[Page images and extracted text]
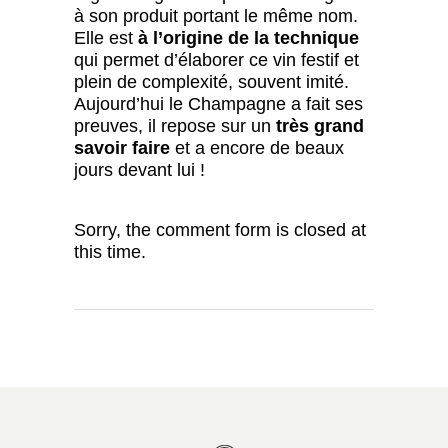
à son produit portant le même nom.
Elle est
à l’origine de la technique
qui permet d’élaborer ce vin festif et
plein de complexité, souvent imité.
Aujourd’hui le Champagne a fait ses
preuves, il repose sur un
très grand
savoir faire
et a encore de beaux
jours devant lui !
Sorry, the comment form is closed at
this time.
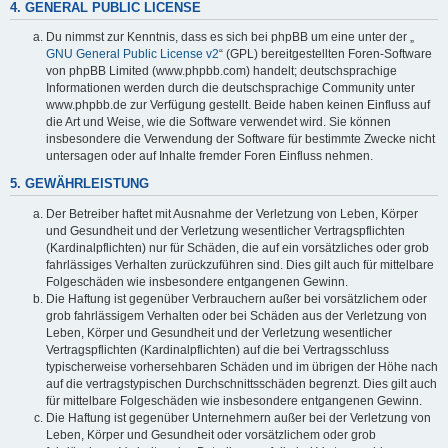
4. GENERAL PUBLIC LICENSE
Du nimmst zur Kenntnis, dass es sich bei phpBB um eine unter der „
GNU General Public License v2
“ (GPL) bereitgestellten Foren-Software
von phpBB Limited (www.phpbb.com) handelt; deutschsprachige
Informationen werden durch die deutschsprachige Community unter
www.phpbb.de zur Verfügung gestellt. Beide haben keinen Einfluss auf
die Art und Weise, wie die Software verwendet wird. Sie können
insbesondere die Verwendung der Software für bestimmte Zwecke nicht
untersagen oder auf Inhalte fremder Foren Einfluss nehmen.
5. GEWÄHRLEISTUNG
Der Betreiber haftet mit Ausnahme der Verletzung von Leben, Körper
und Gesundheit und der Verletzung wesentlicher Vertragspflichten
(Kardinalpflichten) nur für Schäden, die auf ein vorsätzliches oder grob
fahrlässiges Verhalten zurückzuführen sind. Dies gilt auch für mittelbare
Folgeschäden wie insbesondere entgangenen Gewinn.
Die Haftung ist gegenüber Verbrauchern außer bei vorsätzlichem oder
grob fahrlässigem Verhalten oder bei Schäden aus der Verletzung von
Leben, Körper und Gesundheit und der Verletzung wesentlicher
Vertragspflichten (Kardinalpflichten) auf die bei Vertragsschluss
typischerweise vorhersehbaren Schäden und im übrigen der Höhe nach
auf die vertragstypischen Durchschnittsschäden begrenzt. Dies gilt auch
für mittelbare Folgeschäden wie insbesondere entgangenen Gewinn.
Die Haftung ist gegenüber Unternehmern außer bei der Verletzung von
Leben, Körper und Gesundheit oder vorsätzlichem oder grob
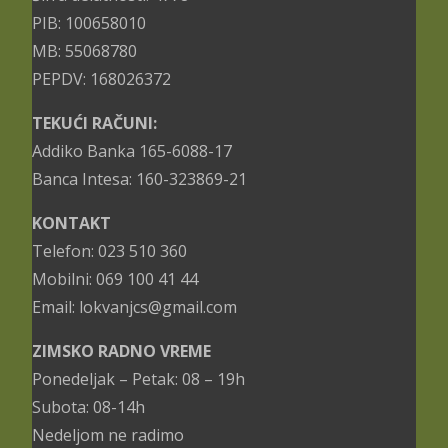
PIB: 100658010
MB: 55068780
PEPDV: 168026372
TEKUĆI RAČUNI:
Addiko Banka 165-6088-17
Banca Intesa: 160-323869-21
KONTAKT
Telefon: 023 510 360
Mobilni: 069 100 41 44
Email: lokvanjcs@gmail.com
ZIMSKO RADNO VREME
Ponedeljak – Petak: 08 – 19h
Subota: 08-14h
Nedeljom ne radimo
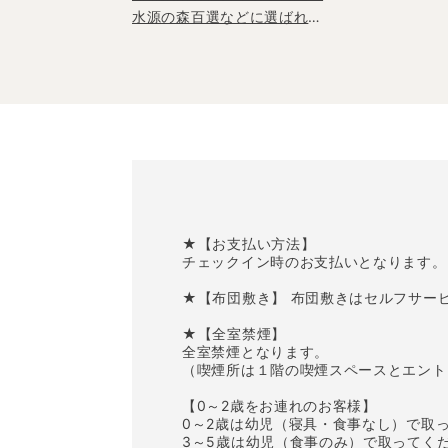
水源の森百選などに選ばれる
観光スポット。秋は紅葉狩り
も楽しめる
★【お支払い方法】
チェックイン時のお支払いとなります。
★【布団敷き】 布団敷きはセルフサー
★【全室禁煙】
全室禁煙となります。
（喫煙所は１階の喫煙スペースとエント
【0～2歳をお連れのお客様】
0～2歳は幼児（寝具・食事なし）で取
3～5歳は幼児（食事のみ）で取ってく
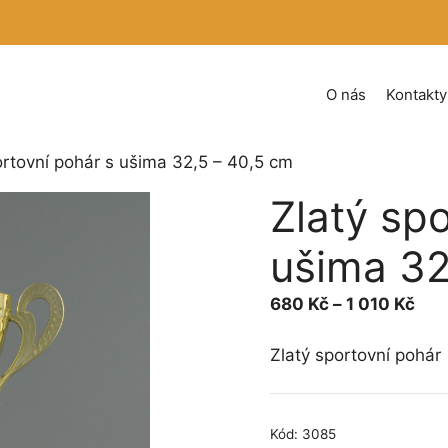
O nás
Kontakty
ortovní pohár s ušima 32,5 – 40,5 cm
Zlatý sp
ušima 32
Roz
680
Kč
–
1 010
Kč
cen
680
Zlatý sportovní pohár
až
1 0
Kód:
3085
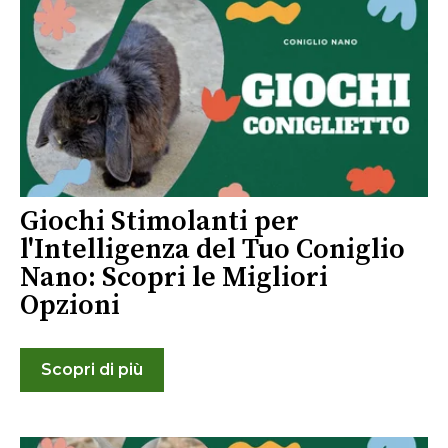
Giochi Stimolanti per
l'Intelligenza del Tuo Coniglio
Nano: Scopri le Migliori
Opzioni
Scopri di più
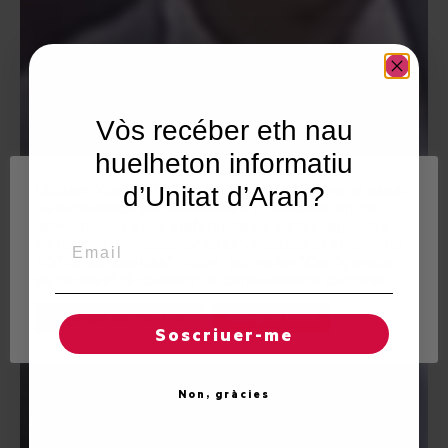
Vòs recéber eth nau
huelheton informatiu
Utilisam "cookies" en nòste lòc web tà balhar ar usuari
d’Unitat d’Aran?
ua experiéncia personalizada e optimizada, en tot
rebrembar es sues preferéncies e visites regulares.
Email
En hèr clic en "Acceptar totes", accèpte er emplec de
TOTES es "cookies". Totun, pòt visitar "Configuracion
de cookies" tà concedir un consentiment controlat.
Reglatges de "cookies"
Acceptar totes
Soscriuer-me
Non, gràcies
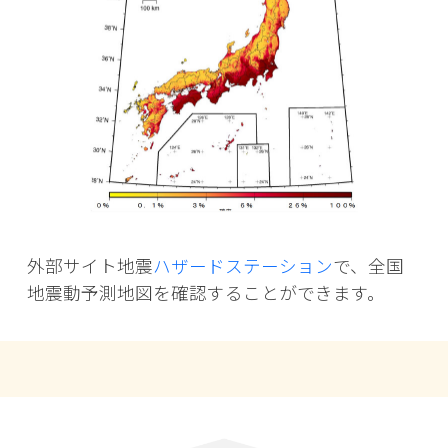
外部サイト地震
ハザードステーション
で、全国
地震動予測地図を確認することができます。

Required action
Starting at the line containing "Sorry, the comment form is closed at" and finishing at the line containing "von phpBB Limited", return those lines exactly as they appear above, without the pictures.

Reply to the task
Sorry, the comment form is closed at
this time.
4. GENERAL PUBLIC LICENSE
Du nimmst zur Kenntnis, dass es sich bei phpBB um eine unter der „
GNU General Public License v2
“ (GPL) bereitgestellten Foren-Software
von phpBB Limited (www.phpbb.com) handelt; deutschsprachige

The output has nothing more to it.